In the film Just Mercy directed by Destin Daniel Cretton, a young lawyer named Bryan Stevenson (Michael B. Jordan) moves to Alabama to start a nonprofit organization focused on liberating people wrongfully convicted and sentenced to death row because of racial discrimination. Stevenson’s main case through out the entirety of the movie is one in which a middle aged black man named Walter McMillian (Denzel Washington) has been convicted of murdering a young white woman despite the entire case being based on the false testimony of a white convict who made a plea deal in exchange. The white prosecutors chose to ignore the evidence that would have exonerated Walter McMillian and instead rigged the case to make sure he was convicted. The movie depicts the struggles of not just Mr. McMillian and his lawyer Mr. Stevenson to get the ruling overturned, but struggles of the entire black community in Monroe, Alabama against a system unequivocally in favor of whites.
The beginning of the movie immediately parallels itself with another famous depiction of racial injustice in the Unites States; To Kill a Mockingbird. Not only does Just Mercy take place in the town in which Harper Lee wrote TKAMB, but the plot revolves around the trial of a black man in a white justice system. Also furthering the prevalence of racial discrimination in both works is the name Robert E. Lee, most notably the name of the Confederate Commander during the American Civil War. The judge that first sentences Mr. McMillian is named Robert E. Lee Key, similar to the name of the man accusing Tom Robinson in TKAMB, Robert E. Lee Ewell. The similarities between these two works and their portrayal of racial injustice is hauntingly similar, one being a novel set fifty years before the actual events that Just Mercy is based on occurred, showing the prevalence and continuation that racial injustice has had throughout American history.
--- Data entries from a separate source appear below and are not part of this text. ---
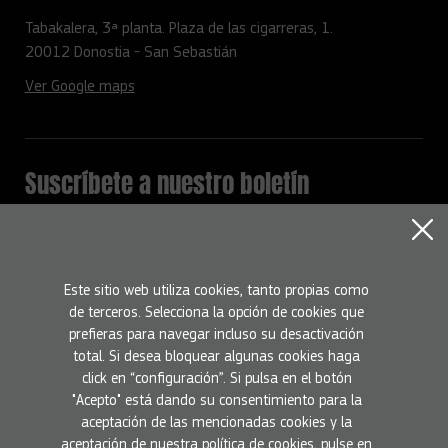
Tabakalera, 3ª planta. Plaza de las cigarreras, 1.
20012 Donostia - San Sebastián
Ver Google maps
Suscríbete a nuestro boletín
Mantente informado con todas la novedades del programa
Europa Creativa
Nombre
Este sitio web utiliza cookies, tanto propias como
de terceros. Selecciona la opción de cookies que
prefieras para navegar incluso su desactivación
Email
total. Si desea bloquear algunas cookies haga
click en “configuración”. Si pulsa en el botón
"Acepto" está dando su consentimiento para la
Suscríbete
He leído y acepto la
Política de privacidad
aceptación de las mencionadas cookies y la
aceptación de nuestra política de cookies, pulse en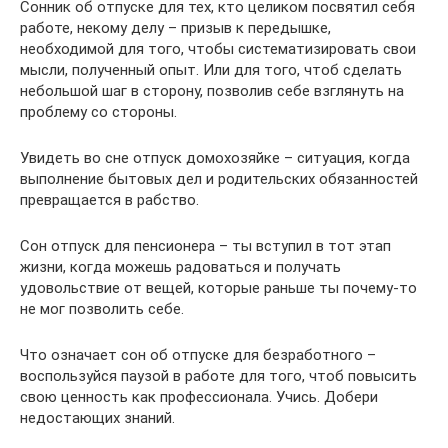
Сонник об отпуске для тех, кто целиком посвятил себя
работе, некому делу – призыв к передышке,
необходимой для того, чтобы систематизировать свои
мысли, полученный опыт. Или для того, чтоб сделать
небольшой шаг в сторону, позволив себе взглянуть на
проблему со стороны.
Увидеть во сне отпуск домохозяйке – ситуация, когда
выполнение бытовых дел и родительских обязанностей
превращается в рабство.
Сон отпуск для пенсионера – ты вступил в тот этап
жизни, когда можешь радоваться и получать
удовольствие от вещей, которые раньше ты почему-то
не мог позволить себе.
Что означает сон об отпуске для безработного –
воспользуйся паузой в работе для того, чтоб повысить
свою ценность как профессионала. Учись. Добери
недостающих знаний.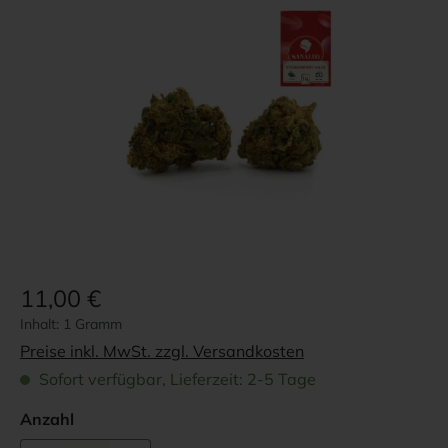
Bildergalerie überspringen
11,00 €
Inhalt:
1 Gramm
Preise inkl. MwSt. zzgl. Versandkosten
Sofort verfügbar, Lieferzeit: 2-5 Tage
Anzahl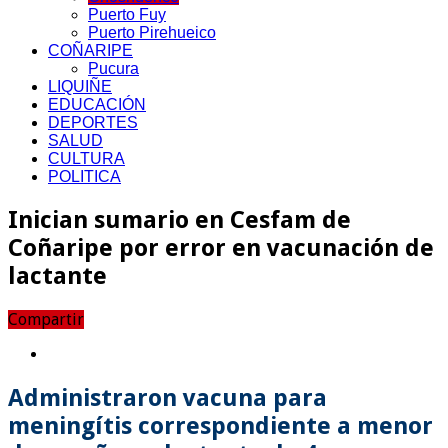
Puerto Fuy
Puerto Pirehueico
COÑARIPE
Pucura
LIQUIÑE
EDUCACIÓN
DEPORTES
SALUD
CULTURA
POLITICA
Inician sumario en Cesfam de
Coñaripe por error en vacunación de
lactante
Compartir
Administraron vacuna para
meningítis correspondiente a menor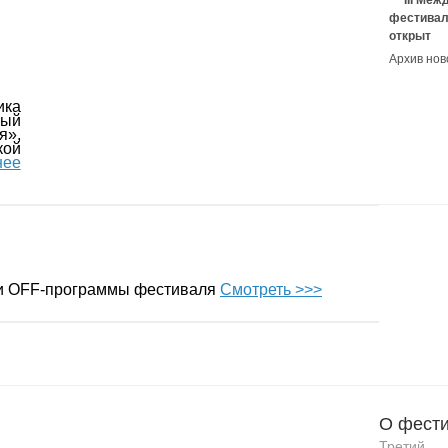
III Ме
фестивал
открыт
Архив нов
ика
ый
я»,
ой
нее
 и OFF-программы фестиваля
Смотреть >>>
О фести
Третий 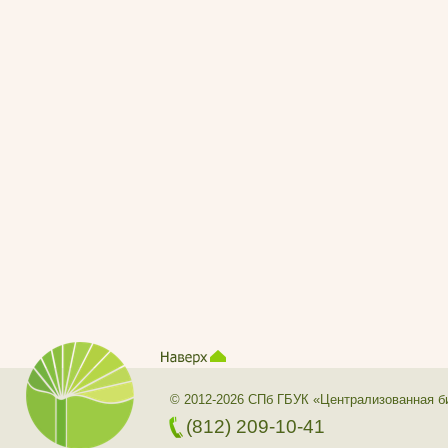
© 2012-2026 СПб ГБУК «Централизованная б
(812) 209-10-41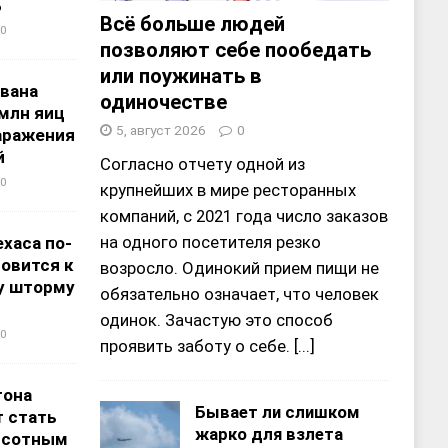
%
Всё больше людей
0
позволяют себе пообедать
или поужинать в
звана
одиночестве
 млн яиц
5, август 2026
0
заражения
й
Согласно отчету одной из
0
крупнейших в мире ресторанных
компаний, с 2021 года число заказов
на одного посетителя резко
хаса по-
овится к
возросло. Одинокий прием пищи не
у шторму
обязательно означает, что человек
одинок. Зачастую это способ
0
проявить заботу о себе.
[...]
тона
Бывает ли слишком
 стать
жарко для взлета
ысотным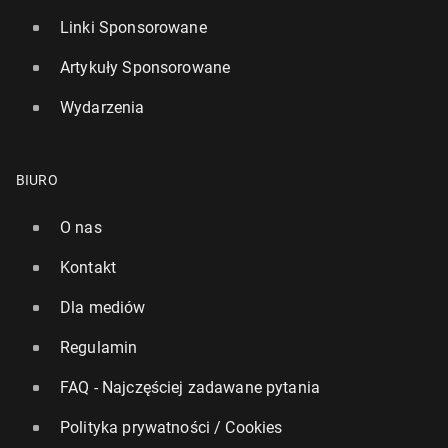
Linki Sponsorowane
Artykuły Sponsorowane
Wydarzenia
BIURO
O nas
Kontakt
Dla mediów
Regulamin
FAQ - Najczęściej zadawane pytania
Polityka prywatności / Cookies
The main trials in both works, those of Tom Robinson in TKAMB and Walter McMillian in Just Mercy, both show the racial prejudice against black people in the southern United States. Neither actually committed the crime they were convicted for, both were fighting against a white system with all white juries and judges, and because of this, both had no faith in the justice system. In Just Mercy, Mr. McMillian is originally reluctant to allow Mr. Stevenson to take on his case because he thought it would be pointless due to the white judicial system that needed someone to blame for the murder of the young white woman. One of the cases that Mr. Stevenson and his coworker encounter is one where a white defense attorney states of his black client, “Mad dogs ought to die,” (00:13:30). This shows the mindset and willingness of white people, even defense attorneys assigned to black people, to readily sentence black people to the death penalty, making it hard for any black person to have faith in the justice system. In TKAMB, Tom Robinson similarly lost all faith in the justice system after he and Atticus Finch lose his case in court and he is sentenced to die. Instead of waiting for the outcome of the legal appeal process which Atticus had high hopes for, Tom Robinson decided to risk his life in an attempt to escape from prison which resulted in his death. The fact that both Mr. McMillian and Tom Robinson were so hopeless despite being innocent where they just accepted death as their fate demonstrates how strongly rooted racial injustice is within the Unites States.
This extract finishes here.